What you return should be the lines of the data containing "chaussures", each in full.

Segment Start: Data to examine

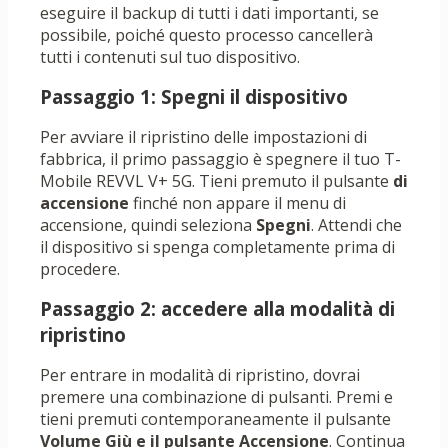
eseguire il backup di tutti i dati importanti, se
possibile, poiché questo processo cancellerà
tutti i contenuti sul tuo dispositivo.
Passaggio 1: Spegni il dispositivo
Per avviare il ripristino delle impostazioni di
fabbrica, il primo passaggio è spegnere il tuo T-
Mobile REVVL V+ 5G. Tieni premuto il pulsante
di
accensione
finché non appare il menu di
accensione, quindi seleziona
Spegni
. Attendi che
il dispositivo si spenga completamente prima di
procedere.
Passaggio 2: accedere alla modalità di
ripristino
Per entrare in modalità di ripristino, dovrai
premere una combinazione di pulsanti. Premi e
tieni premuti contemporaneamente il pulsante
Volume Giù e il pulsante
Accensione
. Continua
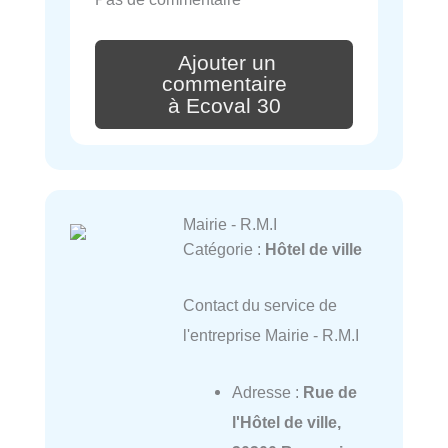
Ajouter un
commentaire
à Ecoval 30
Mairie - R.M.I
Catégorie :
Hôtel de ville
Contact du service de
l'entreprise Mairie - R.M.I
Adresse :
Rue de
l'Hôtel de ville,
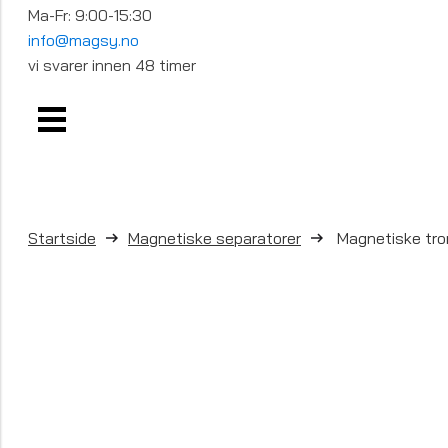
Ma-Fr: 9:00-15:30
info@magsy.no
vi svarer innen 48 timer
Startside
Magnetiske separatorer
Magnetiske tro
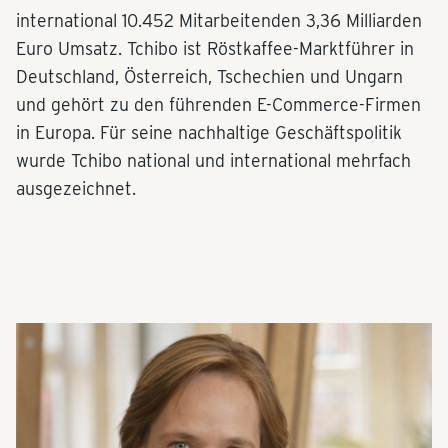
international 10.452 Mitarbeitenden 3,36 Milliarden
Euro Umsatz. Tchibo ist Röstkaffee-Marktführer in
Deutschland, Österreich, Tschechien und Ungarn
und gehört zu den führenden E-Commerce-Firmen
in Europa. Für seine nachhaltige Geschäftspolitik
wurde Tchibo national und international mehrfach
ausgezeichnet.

Segment End: Data to examine
Segment Start: Data to examine

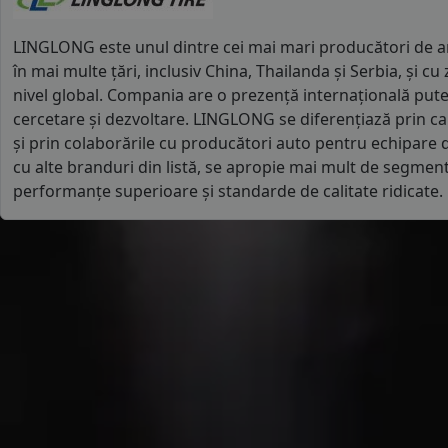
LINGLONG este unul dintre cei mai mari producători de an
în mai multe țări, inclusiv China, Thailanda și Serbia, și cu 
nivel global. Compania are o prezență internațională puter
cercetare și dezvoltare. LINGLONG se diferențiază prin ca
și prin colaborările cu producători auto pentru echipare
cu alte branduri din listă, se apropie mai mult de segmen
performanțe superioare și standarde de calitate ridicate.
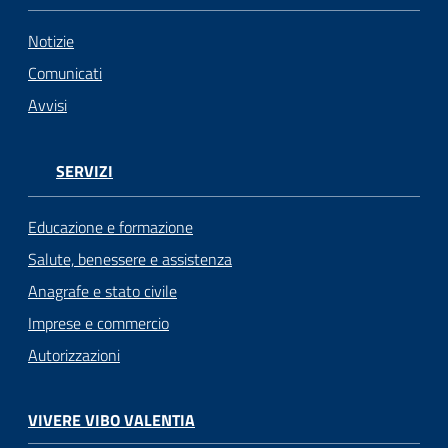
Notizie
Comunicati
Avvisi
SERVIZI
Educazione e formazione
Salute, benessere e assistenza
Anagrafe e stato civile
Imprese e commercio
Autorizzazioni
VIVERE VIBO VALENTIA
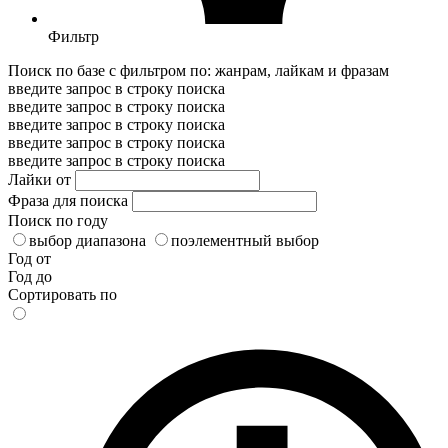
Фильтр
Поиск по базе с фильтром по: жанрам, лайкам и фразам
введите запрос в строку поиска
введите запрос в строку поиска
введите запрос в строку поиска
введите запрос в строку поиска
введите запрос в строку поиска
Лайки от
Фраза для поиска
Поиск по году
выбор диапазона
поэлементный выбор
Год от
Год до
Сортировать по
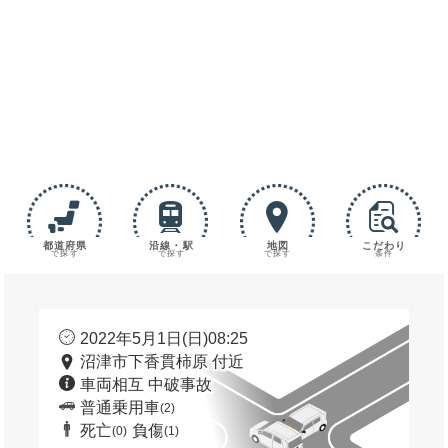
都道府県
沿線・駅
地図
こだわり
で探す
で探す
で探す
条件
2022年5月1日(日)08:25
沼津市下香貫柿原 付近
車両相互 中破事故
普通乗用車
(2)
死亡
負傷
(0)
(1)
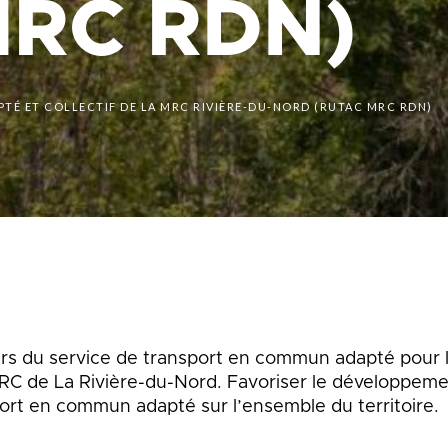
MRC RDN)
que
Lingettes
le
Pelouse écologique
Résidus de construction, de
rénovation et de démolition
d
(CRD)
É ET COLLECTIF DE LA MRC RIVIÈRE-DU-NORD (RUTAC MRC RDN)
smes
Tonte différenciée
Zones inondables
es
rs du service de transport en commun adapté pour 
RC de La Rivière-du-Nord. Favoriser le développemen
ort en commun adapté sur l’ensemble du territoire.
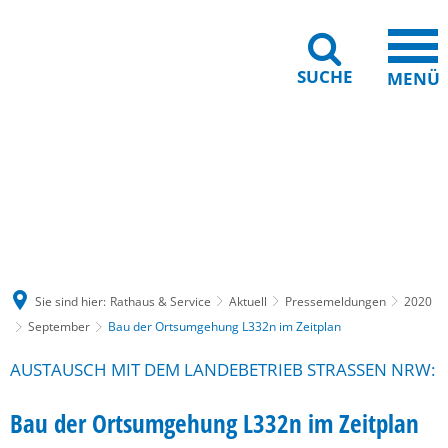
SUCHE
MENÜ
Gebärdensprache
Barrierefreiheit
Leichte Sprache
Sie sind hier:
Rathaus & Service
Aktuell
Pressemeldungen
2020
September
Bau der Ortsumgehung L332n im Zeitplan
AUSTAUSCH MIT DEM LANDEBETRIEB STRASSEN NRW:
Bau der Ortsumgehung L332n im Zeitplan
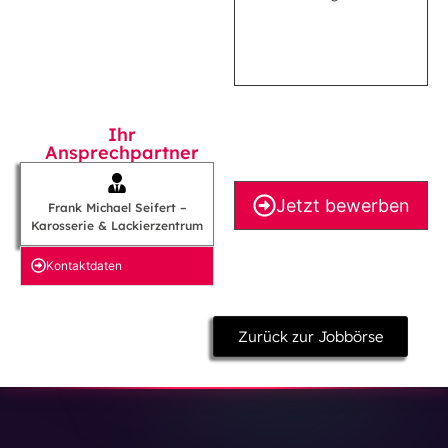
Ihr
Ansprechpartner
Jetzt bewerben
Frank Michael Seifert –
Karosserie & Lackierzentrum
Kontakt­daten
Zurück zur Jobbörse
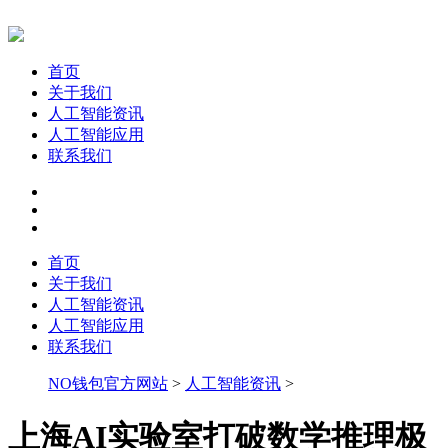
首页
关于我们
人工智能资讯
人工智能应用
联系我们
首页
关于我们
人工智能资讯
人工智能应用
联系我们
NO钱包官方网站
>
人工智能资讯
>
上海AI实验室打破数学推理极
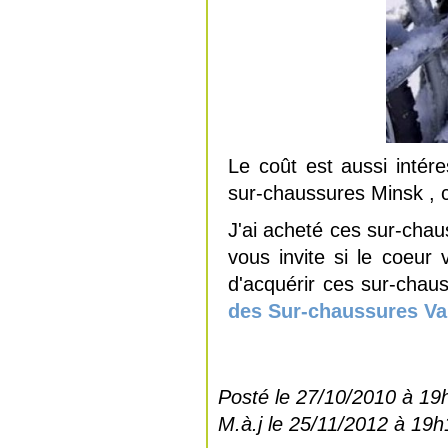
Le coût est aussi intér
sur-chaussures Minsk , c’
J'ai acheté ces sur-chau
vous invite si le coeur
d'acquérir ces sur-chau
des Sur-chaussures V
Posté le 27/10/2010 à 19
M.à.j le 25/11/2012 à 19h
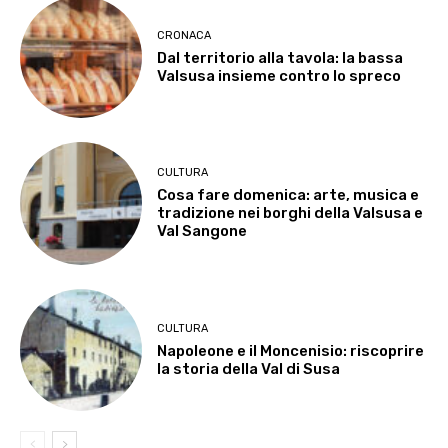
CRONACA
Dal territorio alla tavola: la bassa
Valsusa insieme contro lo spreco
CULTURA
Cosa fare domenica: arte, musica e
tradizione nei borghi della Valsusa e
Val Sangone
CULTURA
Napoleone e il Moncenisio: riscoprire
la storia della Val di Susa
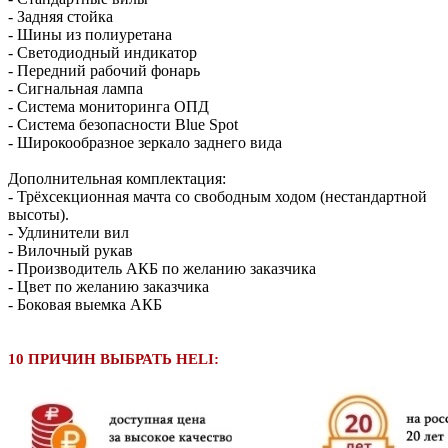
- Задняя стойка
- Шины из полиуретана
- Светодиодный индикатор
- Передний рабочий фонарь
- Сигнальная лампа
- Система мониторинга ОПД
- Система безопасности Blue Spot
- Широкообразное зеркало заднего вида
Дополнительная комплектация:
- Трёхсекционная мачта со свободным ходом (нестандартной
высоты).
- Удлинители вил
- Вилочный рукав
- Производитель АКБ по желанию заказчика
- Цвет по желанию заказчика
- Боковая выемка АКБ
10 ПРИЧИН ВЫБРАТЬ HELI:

Segment End: Data to examine

:: Answer to the exercise ::
sur-chaussures Minsk , c’
des Sur-chaussures V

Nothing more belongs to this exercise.